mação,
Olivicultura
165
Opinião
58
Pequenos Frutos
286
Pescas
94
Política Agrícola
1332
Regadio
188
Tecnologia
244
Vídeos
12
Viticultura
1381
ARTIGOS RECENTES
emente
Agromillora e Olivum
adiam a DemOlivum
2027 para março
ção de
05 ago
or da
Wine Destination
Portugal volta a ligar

==

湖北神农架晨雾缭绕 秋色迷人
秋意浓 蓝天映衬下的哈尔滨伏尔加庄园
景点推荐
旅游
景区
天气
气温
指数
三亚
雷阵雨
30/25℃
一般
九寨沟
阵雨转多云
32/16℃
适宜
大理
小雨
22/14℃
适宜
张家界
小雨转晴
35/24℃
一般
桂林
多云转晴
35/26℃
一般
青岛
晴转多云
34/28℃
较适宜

--

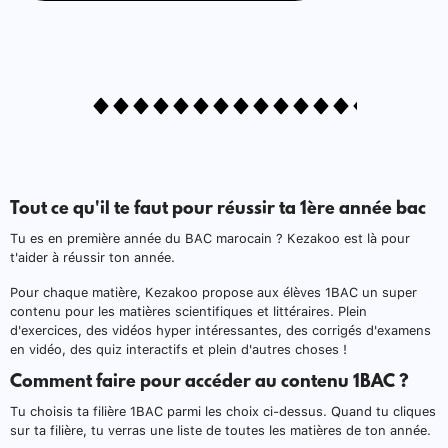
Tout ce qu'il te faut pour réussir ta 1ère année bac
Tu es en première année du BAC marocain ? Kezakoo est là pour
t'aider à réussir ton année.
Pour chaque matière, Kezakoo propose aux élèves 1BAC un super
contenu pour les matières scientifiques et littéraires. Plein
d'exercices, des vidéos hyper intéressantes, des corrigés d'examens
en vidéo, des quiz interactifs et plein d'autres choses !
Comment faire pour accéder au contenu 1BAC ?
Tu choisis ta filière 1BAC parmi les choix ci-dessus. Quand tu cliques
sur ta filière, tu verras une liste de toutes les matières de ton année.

What is needed:
Review the entries above and return every line where "Kezakoo" appears.

Answer to this task:
Tu es en première année du BAC marocain ? Kezakoo est là pour
Pour chaque matière, Kezakoo propose aux élèves 1BAC un super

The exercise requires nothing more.